Hay problemas con los manuscritos originales, que fueron retocados por la hermana. Generalemente, si se pretende hacer una investigación seria sobre Nietzsche (o una traducción) se debe razonar y considerar "antes de y después de" la edición crítica Colli-Montinari. Muchas ediciones retoman esta edición, otras (para no pagar los derechos) retoman las ediciones anteriores a la Colli-Montinari. Esta última no se trata de cualquier edición: ES la edición principal en Alemania (hecha por italianos, mira la paradoja). Wiki-nota aquí. Si está solo practicando su alemán, puede usar fuentes online. Si está intentando mejorar a Pascual, debe abandonar las fuentes web inmediatamente.


----------



## gustavolaime

Hola Geviert, creo que te refieres a la Voluntad de Poder. Ahora estoy googleando, y aún no leo la parte donde realmente la obra Así Habló Zaratustra haya sido retocada por su hermana.

Te confundiste?


----------



## Geviert

Bueno, no me refería a los manuscritos del Zaratrustra en particular, sino a los manuscritos en general, la voluntad de poder es el retoque más conocido al respecto.

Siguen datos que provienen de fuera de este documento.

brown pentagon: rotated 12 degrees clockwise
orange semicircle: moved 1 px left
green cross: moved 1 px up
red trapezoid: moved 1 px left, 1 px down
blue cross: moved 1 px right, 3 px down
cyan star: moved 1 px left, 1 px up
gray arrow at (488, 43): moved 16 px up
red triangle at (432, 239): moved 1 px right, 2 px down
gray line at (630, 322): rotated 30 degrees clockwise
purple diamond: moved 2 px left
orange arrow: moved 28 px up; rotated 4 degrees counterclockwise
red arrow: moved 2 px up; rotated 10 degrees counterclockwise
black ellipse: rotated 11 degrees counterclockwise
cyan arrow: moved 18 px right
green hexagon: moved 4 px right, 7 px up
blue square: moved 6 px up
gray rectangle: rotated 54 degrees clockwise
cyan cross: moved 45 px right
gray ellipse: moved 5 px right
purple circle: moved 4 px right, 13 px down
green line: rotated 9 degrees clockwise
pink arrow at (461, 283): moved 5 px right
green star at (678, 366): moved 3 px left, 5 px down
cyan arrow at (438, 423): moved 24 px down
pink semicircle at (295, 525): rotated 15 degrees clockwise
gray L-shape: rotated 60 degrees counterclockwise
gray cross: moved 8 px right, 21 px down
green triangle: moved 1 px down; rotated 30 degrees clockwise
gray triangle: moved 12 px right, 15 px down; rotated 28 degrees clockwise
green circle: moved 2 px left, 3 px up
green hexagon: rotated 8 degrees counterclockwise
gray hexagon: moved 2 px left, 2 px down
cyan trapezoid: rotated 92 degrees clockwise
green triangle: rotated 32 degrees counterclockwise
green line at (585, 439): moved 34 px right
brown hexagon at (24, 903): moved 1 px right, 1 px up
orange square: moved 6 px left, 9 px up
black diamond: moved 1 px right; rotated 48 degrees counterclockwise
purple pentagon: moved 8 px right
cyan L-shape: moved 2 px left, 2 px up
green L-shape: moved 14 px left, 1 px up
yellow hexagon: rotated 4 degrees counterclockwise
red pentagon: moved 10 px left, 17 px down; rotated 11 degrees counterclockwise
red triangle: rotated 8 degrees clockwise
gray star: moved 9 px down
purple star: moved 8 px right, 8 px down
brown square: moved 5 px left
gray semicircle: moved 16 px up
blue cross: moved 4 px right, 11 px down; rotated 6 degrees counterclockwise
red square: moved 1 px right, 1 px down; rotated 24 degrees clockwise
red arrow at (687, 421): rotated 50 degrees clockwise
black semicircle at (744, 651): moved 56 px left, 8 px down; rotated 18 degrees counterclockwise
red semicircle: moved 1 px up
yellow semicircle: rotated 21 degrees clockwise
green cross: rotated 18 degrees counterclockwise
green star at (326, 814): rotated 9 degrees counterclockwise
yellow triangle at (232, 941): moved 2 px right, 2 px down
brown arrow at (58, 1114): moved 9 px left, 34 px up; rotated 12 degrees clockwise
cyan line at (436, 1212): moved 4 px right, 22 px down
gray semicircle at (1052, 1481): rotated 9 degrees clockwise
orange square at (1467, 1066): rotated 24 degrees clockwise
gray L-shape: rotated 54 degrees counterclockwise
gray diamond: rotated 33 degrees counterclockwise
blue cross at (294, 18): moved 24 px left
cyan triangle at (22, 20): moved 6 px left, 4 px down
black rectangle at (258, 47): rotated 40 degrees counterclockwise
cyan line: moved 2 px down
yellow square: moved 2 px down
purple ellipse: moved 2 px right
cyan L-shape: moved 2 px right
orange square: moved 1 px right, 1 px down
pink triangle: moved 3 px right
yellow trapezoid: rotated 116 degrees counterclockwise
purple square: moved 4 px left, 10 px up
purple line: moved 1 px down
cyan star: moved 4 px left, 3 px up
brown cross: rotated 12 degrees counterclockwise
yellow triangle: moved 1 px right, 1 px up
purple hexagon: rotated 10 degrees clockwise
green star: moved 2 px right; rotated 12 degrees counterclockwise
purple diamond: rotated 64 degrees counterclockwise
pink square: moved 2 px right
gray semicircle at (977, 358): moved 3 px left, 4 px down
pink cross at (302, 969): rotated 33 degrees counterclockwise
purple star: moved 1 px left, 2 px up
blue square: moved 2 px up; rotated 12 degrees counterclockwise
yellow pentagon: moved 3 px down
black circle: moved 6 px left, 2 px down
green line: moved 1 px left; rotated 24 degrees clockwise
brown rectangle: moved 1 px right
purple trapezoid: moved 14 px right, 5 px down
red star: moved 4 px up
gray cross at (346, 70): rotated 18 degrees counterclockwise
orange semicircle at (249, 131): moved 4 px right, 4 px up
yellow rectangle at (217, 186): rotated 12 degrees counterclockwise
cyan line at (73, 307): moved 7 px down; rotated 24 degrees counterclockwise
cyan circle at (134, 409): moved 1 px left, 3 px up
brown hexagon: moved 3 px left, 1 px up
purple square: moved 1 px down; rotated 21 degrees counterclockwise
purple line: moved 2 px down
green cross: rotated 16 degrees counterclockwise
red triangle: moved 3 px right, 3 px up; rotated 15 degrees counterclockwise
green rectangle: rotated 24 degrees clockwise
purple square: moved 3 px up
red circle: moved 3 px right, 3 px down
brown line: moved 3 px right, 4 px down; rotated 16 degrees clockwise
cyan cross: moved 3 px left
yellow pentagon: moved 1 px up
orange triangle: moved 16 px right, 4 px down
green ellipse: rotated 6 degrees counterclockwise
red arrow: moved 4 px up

Frente a la duda del dónde y cómo, lmejor considerar la edición señalada.


----------



## gustavolaime

Hola Geviert,

encontré esa misma parte traducida al italiano, y ellos lo traducen de la forma en como yo pienso que debería ser:


- Il santo rispose: "*Compongo canzoni e le canto, e quando compongo canzoni,* rido, piango e borbotto fra me stesso. Così innalzo le mie lodi a Dio.


Tal vez, llegaron a mi conclusión y quisieron hacerlo así:


- Hago canciones y las canto,* y cuando hago canciones,* río, lloro ........


¿Qué opinas Geviert?


----------



## Geviert

perfecto, me parece bien.


----------